What is it about the Sikh turban that attracts fashion designers to use the head dress as accessory to be made part of their major collections? Time and again, the turban has been used by fashion photographers and designers as part of their collections, causing controversy to court their collections and designs. Members of the Sikh community have accused these brands of cultural appropriation.
A latest instance of cultural appropriation is done by none other than the legendary Gucci, an Italian luxury brand of fashion and leather goods. The fashion house has been criticised for selling the headdress.
Earlier available for $790 on Nordstrom’s website, the “Indy Full turban” has since been marked “sold out”. The name has also been changed to “Indy Full Head Wrap”. The product is not available on Gucci’s own e-commerce site or any other listed retailers.
Harjinder Singh Kukreja, an advocate of Sikh rights, was among the first people to spot the turban in the brand’s collection and post about it on his official Twitter handle. He shared a post along with pictures of models wearing the turban: “Dear @gucci, the Sikh Turban is not a hot new accessory for white models but an article of faith for practising Sikhs. Your models have used Turbans as ‘hats’ whereas practising Sikhs tie them neatly fold-by-fold. Using fake Sikhs/Turbans is worse than selling fake Gucci products”
On May 15, the Sikh Coalition tweeted its disappointment towards Gucci and Nordstorm for branding and selling the product. It stated, “The Sikh turban is not a fashion accessory, but it’s also a sacred religious article of faith. We hope more can be done to recognize this critical context. #appropriation.”
Others have since since followed suit, creating a massive uproar in the Sikh community.
Dear @gucci, the Sikh Turban is not a hot new accessory for white models but an article of faith for practising Sikhs. Your models have used Turbans as ‘hats’ whereas practising Sikhs tie them neatly fold-by-fold. Using fake Sikhs/Turbans is worse than selling fake Gucci products pic.twitter.com/sOaKgNmgwR
— Harjinder Singh Kukreja (@SinghLions) May 16, 2019
.@gucci @Nordstrom The Sikh turban is not just a fashion accessory, but it’s also a sacred religious article of faith. We hope more can be done to recognize this critical context. #appropriation https://t.co/p1z3CYq0NT
— Sikh Coalition (@sikh_coalition) May 15, 2019
The product made a debut last year in the brand’s fall collection which also featured “balaclaves”. Gucci had then too faced backlash for the product because of claims that it resembled “blackface”. At that point, the brand had removed the product from its stores and issued a public apology in February, 2019 that said, “We consider diversity to be a fundamental value to be fully upheld, respected and at the forefront of every decision we make.”
As of now, Gucci has not released a statement on the ‘Indy turban’ issue.
The Sikh turban, referred to as the “dastar”, is a mark of faith along with four other articles that baptized Sikhs are obliged to wear.

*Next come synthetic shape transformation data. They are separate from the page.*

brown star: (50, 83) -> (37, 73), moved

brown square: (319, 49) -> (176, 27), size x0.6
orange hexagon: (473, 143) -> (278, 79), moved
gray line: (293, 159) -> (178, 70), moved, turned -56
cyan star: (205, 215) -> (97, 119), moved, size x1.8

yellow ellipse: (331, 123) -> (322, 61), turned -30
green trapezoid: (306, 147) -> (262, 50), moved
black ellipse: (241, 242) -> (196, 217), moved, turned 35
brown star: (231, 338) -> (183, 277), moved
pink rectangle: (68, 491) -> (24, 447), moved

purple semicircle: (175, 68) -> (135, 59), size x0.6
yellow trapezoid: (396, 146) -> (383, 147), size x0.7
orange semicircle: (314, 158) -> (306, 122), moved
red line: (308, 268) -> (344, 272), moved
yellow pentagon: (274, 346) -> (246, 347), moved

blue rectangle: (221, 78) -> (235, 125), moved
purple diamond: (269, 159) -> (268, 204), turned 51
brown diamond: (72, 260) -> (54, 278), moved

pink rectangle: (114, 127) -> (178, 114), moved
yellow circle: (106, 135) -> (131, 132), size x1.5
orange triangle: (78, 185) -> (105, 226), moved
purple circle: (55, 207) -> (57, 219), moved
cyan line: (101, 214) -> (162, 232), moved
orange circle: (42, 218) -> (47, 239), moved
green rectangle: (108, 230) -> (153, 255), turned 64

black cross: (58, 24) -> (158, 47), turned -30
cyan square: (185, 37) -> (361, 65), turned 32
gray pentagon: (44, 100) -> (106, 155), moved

These symbols represent honesty, equality, fidelity, never bowing to tyranny and meditation and contemplation of the divine.
Earlier in 2019, Bollywood celebrities Shraddha Kapoor and Sara Ali Khan were accused for appearing on magazine covers and yearly calendars that culturally appropriated symbols from another culture and space, thereby deluding them of their original meaning.